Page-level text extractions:
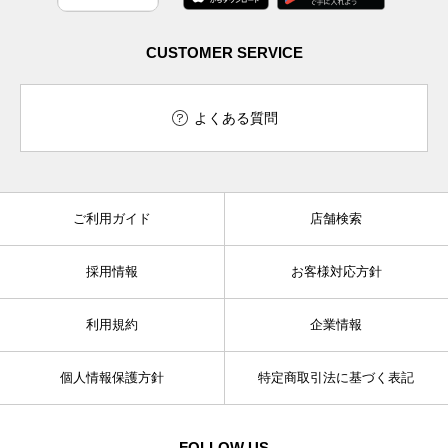
CUSTOMER SERVICE
よくある質問
ご利用ガイド
店舗検索
採用情報
お客様対応方針
利用規約
企業情報
個人情報保護方針
特定商取引法に基づく表記
FOLLOW US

▶ [WORK REQUIRED]
With the pictures removed, copy the data above word for word.

▶ [FINISHED EXERCISE]
CUSTOMER SERVICE
よくある質問
ご利用ガイド
店舗検索
採用情報
お客様対応方針
利用規約
企業情報
個人情報保護方針
特定商取引法に基づく表記
FOLLOW US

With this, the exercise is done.